The role_attribute_path uses JMESPath to evaluate roles from the token:

contains(roles[*], 'grafanaadmin') && 'GrafanaAdmin'
|| contains(roles[*], 'admin') && 'Admin'
|| contains(roles[*], 'editor') && 'Editor'
|| 'Viewer'

It checks in order — first match wins. A user with both grafanaadmin and editor gets GrafanaAdmin. You can test JMESPath expressions at play.jmespath.org using a sample JWT payload.

Troubleshooting

"Invalid parameter: redirect_uri" — The most common error. Make sure Keycloak's "Valid redirect URIs" exactly matches https://your-grafana-url/login/generic_oauth. No trailing slash. And make sure GF_SERVER_ROOT_URL is set to your external URL, not localhost:3000.

All users get Viewer role — You forgot the role mapper in Step 2. Go back to Keycloak, add the User Client Role mapper, and make sure "Add to ID token" is ON.

Login fails with "missing required scope" — The user needs the offline_access realm role in Keycloak when offline_access is in the scopes list. Assign it under Users → Role mappings → Realm roles.

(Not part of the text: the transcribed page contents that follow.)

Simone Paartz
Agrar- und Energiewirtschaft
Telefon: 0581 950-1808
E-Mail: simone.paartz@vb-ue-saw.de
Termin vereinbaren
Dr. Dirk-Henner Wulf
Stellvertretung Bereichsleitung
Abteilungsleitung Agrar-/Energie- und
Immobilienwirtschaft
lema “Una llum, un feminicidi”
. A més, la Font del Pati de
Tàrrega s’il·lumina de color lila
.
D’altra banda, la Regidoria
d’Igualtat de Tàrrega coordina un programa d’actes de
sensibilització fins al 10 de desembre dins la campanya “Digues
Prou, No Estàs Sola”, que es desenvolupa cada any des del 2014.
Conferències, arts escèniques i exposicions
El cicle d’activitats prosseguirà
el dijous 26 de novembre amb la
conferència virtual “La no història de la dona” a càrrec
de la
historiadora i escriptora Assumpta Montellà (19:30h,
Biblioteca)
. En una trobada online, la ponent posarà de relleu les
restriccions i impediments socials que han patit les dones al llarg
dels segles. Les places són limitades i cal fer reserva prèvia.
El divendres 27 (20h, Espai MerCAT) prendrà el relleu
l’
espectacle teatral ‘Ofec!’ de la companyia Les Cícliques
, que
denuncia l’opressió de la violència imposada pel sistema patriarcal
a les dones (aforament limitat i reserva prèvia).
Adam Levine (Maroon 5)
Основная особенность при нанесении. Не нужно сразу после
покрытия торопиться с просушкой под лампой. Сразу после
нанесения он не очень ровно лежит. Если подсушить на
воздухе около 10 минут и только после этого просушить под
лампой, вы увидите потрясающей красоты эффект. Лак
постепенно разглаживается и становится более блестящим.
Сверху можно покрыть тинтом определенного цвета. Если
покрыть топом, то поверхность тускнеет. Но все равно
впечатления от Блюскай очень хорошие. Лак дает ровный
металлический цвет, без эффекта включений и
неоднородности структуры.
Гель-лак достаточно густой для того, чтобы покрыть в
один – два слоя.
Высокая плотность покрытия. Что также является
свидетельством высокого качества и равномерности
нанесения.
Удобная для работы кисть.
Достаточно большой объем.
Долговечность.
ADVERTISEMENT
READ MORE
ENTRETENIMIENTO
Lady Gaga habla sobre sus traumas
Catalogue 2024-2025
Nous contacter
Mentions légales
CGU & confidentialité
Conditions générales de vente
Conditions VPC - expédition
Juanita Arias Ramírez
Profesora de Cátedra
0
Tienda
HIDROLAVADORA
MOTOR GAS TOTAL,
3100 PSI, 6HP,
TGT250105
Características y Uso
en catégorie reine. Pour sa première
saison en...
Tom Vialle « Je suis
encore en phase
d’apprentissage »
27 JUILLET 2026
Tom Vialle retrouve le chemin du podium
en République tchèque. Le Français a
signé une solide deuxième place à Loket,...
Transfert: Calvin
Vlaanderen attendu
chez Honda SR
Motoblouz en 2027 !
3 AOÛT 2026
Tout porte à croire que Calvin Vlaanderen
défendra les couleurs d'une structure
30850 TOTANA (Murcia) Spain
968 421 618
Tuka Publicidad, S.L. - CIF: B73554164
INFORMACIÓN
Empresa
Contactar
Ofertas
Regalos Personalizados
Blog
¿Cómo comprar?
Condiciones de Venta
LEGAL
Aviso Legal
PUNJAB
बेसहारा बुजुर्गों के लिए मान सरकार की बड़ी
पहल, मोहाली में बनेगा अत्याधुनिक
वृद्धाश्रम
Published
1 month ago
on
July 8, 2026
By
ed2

Old Keycloak URL format — If you're following old tutorials, note that Keycloak 17+ dropped /auth from URLs. Use https://keycloak.example.com/realms/myorg/... not https://keycloak.example.com/auth/realms/myorg/....

Logout doesn't redirect properly — Add the signout redirect URL as an environment variable: GF_AUTH_GENERIC_OAUTH_SIGNOUT_REDIRECT_URL pointing to Keycloak's logout endpoint with post_logout_redirect_uri back to Grafana's login page.

Thanks for reading. See you in the next one.